Beispiel: Hätte Trump die Formel 2023 angewendet, läge der Zoll ohne Gold bei 35 %, mit Gold nur bei 24 %.
Doch 2024 lief der Goldhandel nur in eine Richtung: Die Amerikaner wollten das Gold im Land haben – aus Angst vor sich selbst. Die Folge: Der Zähler stieg stärker als der Nenner. Und das Ergebnis ist bekannt: Switzerland – 31 points.

Verunsicherung sogar um Tarifnummern

Als wäre das nicht schon verwirrend genug, sorgt auch die Zolltarifierung für Irritation: In der Schweiz wird Gold korrekt unter der Tarifnummer 7108.12 exportiert – „Rohgold, nicht monetär“. In den USA wird es aber oft unter 7115.90 eingeführt – „andere Waren aus Edelmetallen“. Genau diese Nummer fehlt auf der Liste der ausgenommenen Produkte. Die Folge: Schweizer Gold könnte aktuell bereits mit 10 % Zoll belegt sein, niemand weiss das so genau. 


Entweder herrscht derzeit so viel Verwirrung, dass nur noch wenige einen Transport in die USA riskieren – oder die Amerikaner besinnen sich eines Besseren. Jedenfalls: In der Summe verlässt das Gold die USA bereits wieder.
Im April verzeichnete die Schweizer Handelsstatistik nur noch 13 Tonnen Goldexporte in die USA – rund ein Achtel des Vormonatsniveaus. Gleichzeitig schnellten die Importe aus den USA auf 63 Tonnen – ein Rekordwert.
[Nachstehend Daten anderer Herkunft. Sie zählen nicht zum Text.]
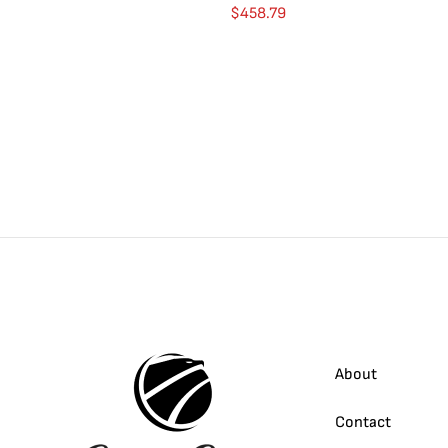
$
458.79
About
Contact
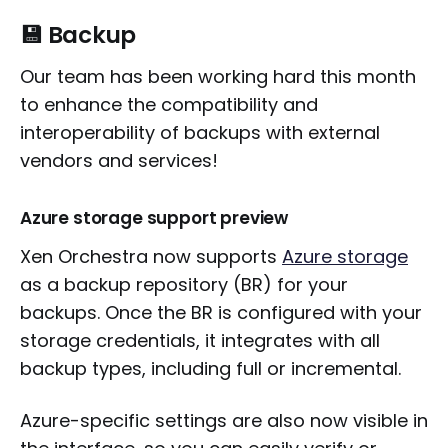
💾 Backup
Our team has been working hard this month
to enhance the compatibility and
interoperability of backups with external
vendors and services!
Azure storage support preview
Xen Orchestra now supports
Azure storage
as a backup repository (BR) for your
backups. Once the BR is configured with your
storage credentials, it integrates with all
backup types, including full or incremental.
Azure-specific settings are also now visible in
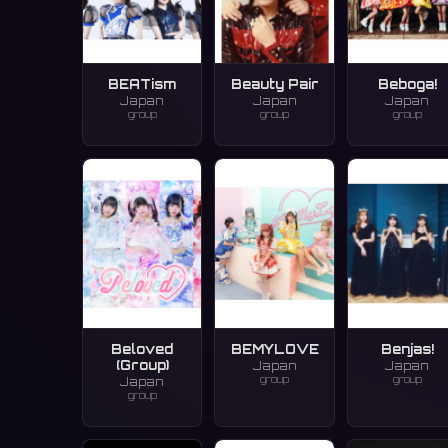
BEATism
Beauty Pair
Beboga!
Japan
Japan
Japan
group
group
group
Beloved
BEMYLOVE
Benjas!
(Group)
Japan
Japan
group
group
Japan
group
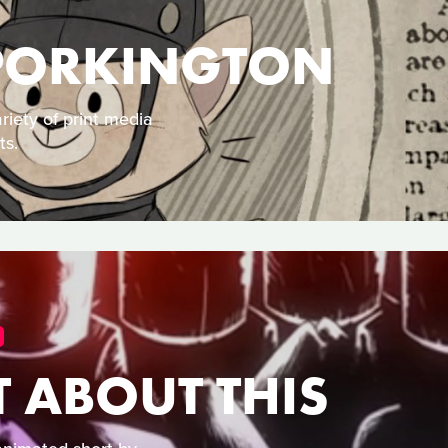
 PORKINGTON
iety of print media
ts.
 ABOUT THIS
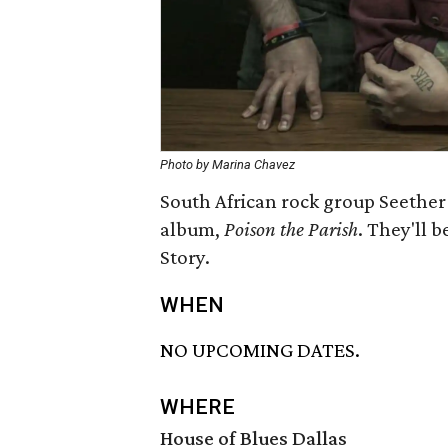
Photo by Marina Chavez
South African rock group Seether 
album,
Poison the Parish
. They'll 
Story.
WHEN
NO UPCOMING DATES.
WHERE
House of Blues Dallas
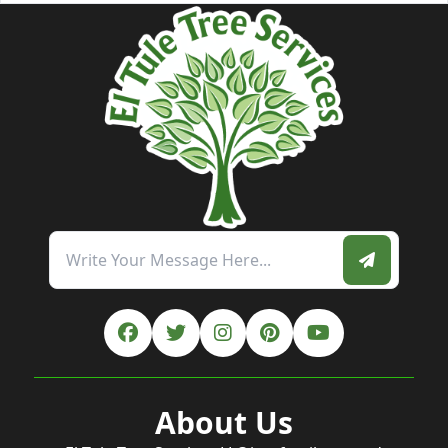
About Us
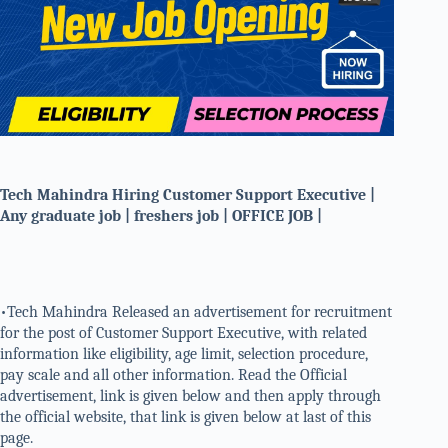
Tech Mahindra Hiring Customer Support Executive |
Any graduate job | freshers job | OFFICE JOB |
•Tech Mahindra Released an advertisement for recruitment
for the post of Customer Support Executive, with related
information like eligibility, age limit, selection procedure,
pay scale and all other information. Read the Official
advertisement, link is given below and then apply through
the official website, that link is given below at last of this
page.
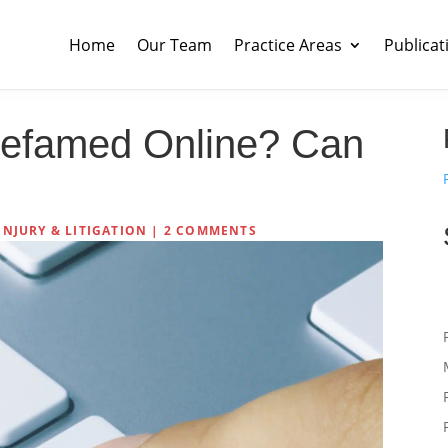
Home
Our Team
Practice Areas
Publicat
efamed Online? Can
INJURY & LITIGATION
|
2 COMMENTS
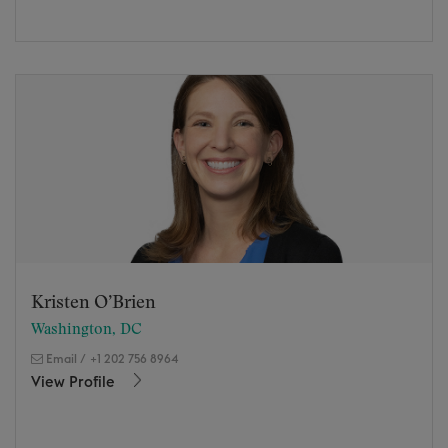
Kristen O’Brien
Washington, DC
Email
/
+1 202 756 8964
View Profile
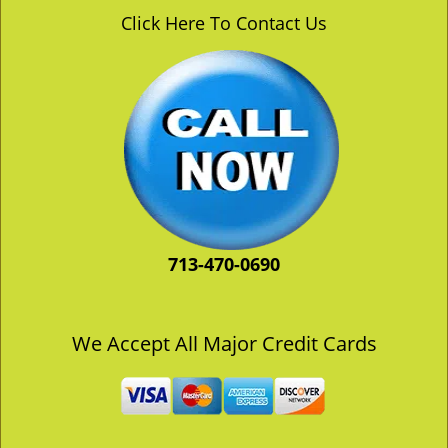
v
Click Here To Contact Us
i
g
a
t
i
o
n
713-470-0690
We Accept All Major Credit Cards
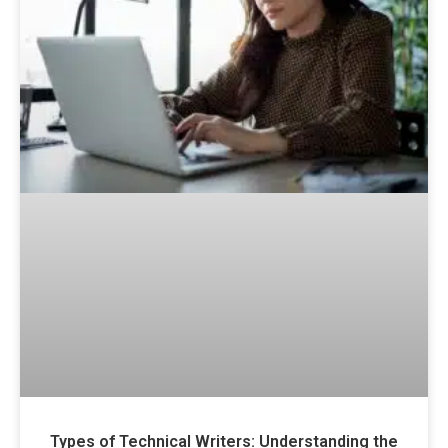
Types of Technical Writers: Understanding the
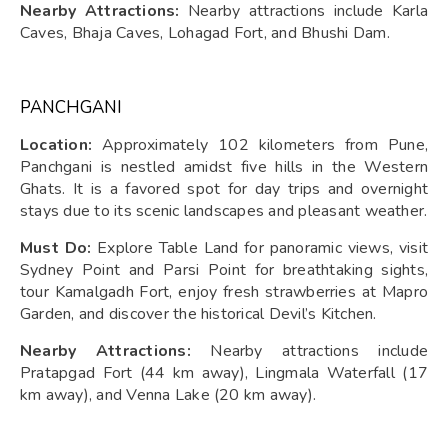
Nearby Attractions:
Nearby attractions include Karla
Caves, Bhaja Caves, Lohagad Fort, and Bhushi Dam.
PANCHGANI
Location:
Approximately 102 kilometers from Pune,
Panchgani is nestled amidst five hills in the Western
Ghats. It is a favored spot for day trips and overnight
stays due to its scenic landscapes and pleasant weather.
Must Do:
Explore Table Land for panoramic views, visit
Sydney Point and Parsi Point for breathtaking sights,
tour Kamalgadh Fort, enjoy fresh strawberries at Mapro
Garden, and discover the historical Devil’s Kitchen.
Nearby Attractions:
Nearby attractions include
Pratapgad Fort (44 km away), Lingmala Waterfall (17
km away), and Venna Lake (20 km away).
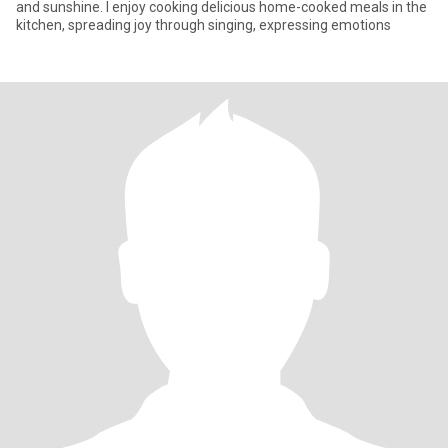
and sunshine. I enjoy cooking delicious home-cooked meals in the
kitchen, spreading joy through singing, expressing emotions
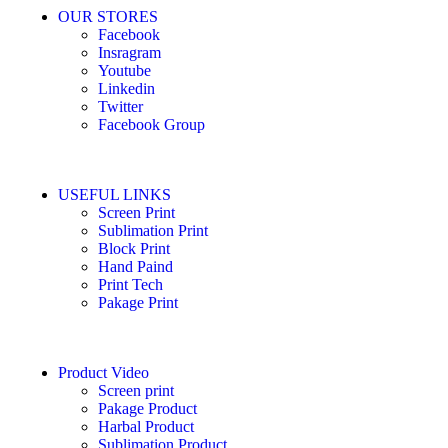
OUR STORES
Facebook
Insragram
Youtube
Linkedin
Twitter
Facebook Group
USEFUL LINKS
Screen Print
Sublimation Print
Block Print
Hand Paind
Print Tech
Pakage Print
Product Video
Screen print
Pakage Product
Harbal Product
Sublimation Product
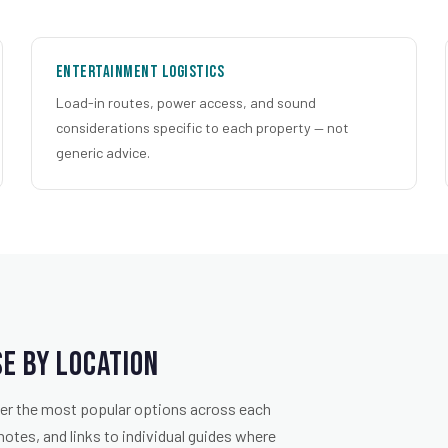
Entertainment Logistics
Load-in routes, power access, and sound
considerations specific to each property — not
generic advice.
e by Location
over the most popular options across each
notes, and links to individual guides where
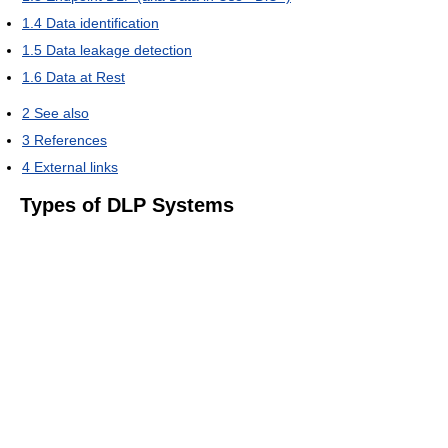
1.4
Data identification
1.5
Data leakage detection
1.6
Data at Rest
2
See also
3
References
4
External links
Types of DLP Systems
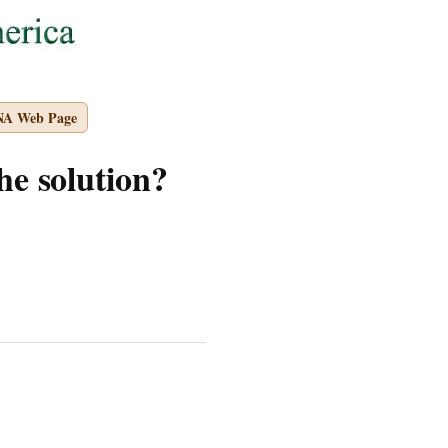
NA Web Page
he solution?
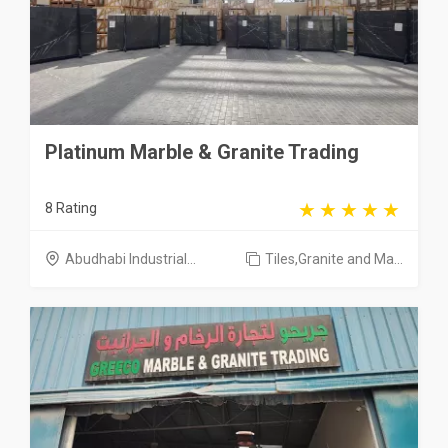
Platinum Marble & Granite Trading
8 Rating
Abudhabi Industrial...
Tiles,Granite and Ma...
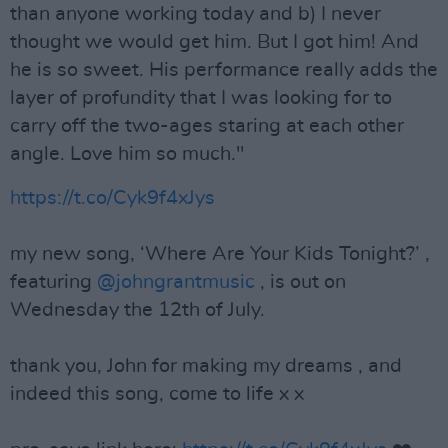
than anyone working today and b) I never
thought we would get him. But I got him! And
he is so sweet. His performance really adds the
layer of profundity that I was looking for to
carry off the two-ages staring at each other
angle. Love him so much."
https://t.co/Cyk9f4xJys
my new song, ‘Where Are Your Kids Tonight?’ ,
featuring
@johngrantmusic
, is out on
Wednesday the 12th of July.
thank you, John for making my dreams , and
indeed this song, come to life x x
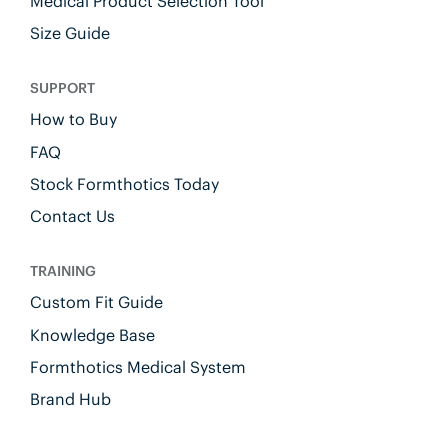
Medical Product Selection Tool
Size Guide
SUPPORT
How to Buy
FAQ
Stock Formthotics Today
Contact Us
TRAINING
Custom Fit Guide
Knowledge Base
Formthotics Medical System
Brand Hub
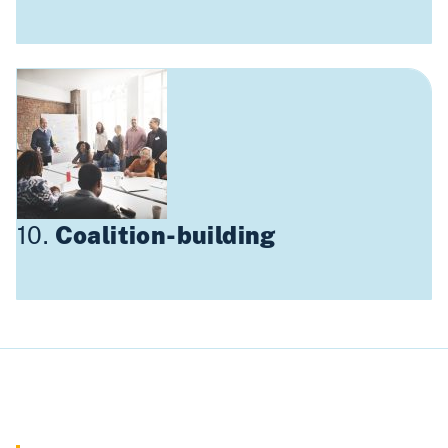
10.
Coalition-building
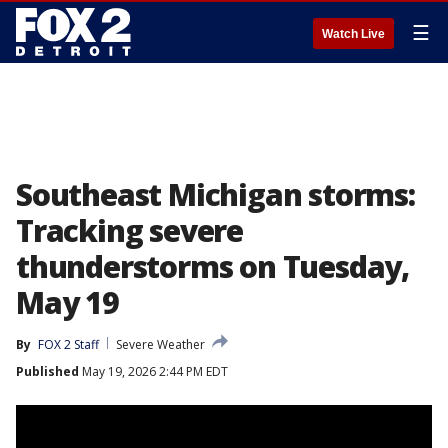
☰
Watch Live
Southeast Michigan storms:
Tracking severe
thunderstorms on Tuesday,
May 19
By
FOX 2 Staff
Severe Weather
Published
May 19, 2026 2:44 PM EDT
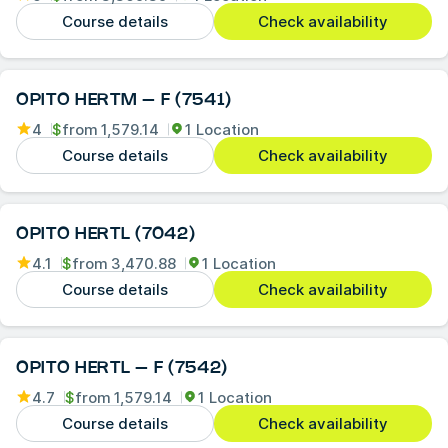
Course details
Check availability
OPITO HERTM – F (7541)
4
$
from
1,579.14
1 Location
Course details
Check availability
OPITO HERTL (7042)
4.1
$
from
3,470.88
1 Location
Course details
Check availability
OPITO HERTL – F (7542)
4.7
$
from
1,579.14
1 Location
Course details
Check availability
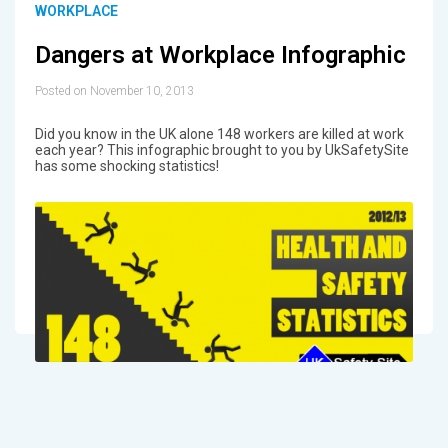
WORKPLACE
Dangers at Workplace Infographic
Posted on November 10, 2013
Did you know in the UK alone 148 workers are killed at work
each year? This infographic brought to you by UkSafetySite
has some shocking statistics!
Fazit: Ein Glanzstück mit Schattenseiten

Die Verbindung von Goldhandel und Zolldrohung ist bizarr – aber real. Immerhin: Die Schubumkehr im April – sollte sie anhalten – würde bei künftigen Neuberechnungen der Zollhöhe mittelfristig entlastend wirken. Bis dahin bleibt: viel Glanz, wenig Gewinn, viel Getöse.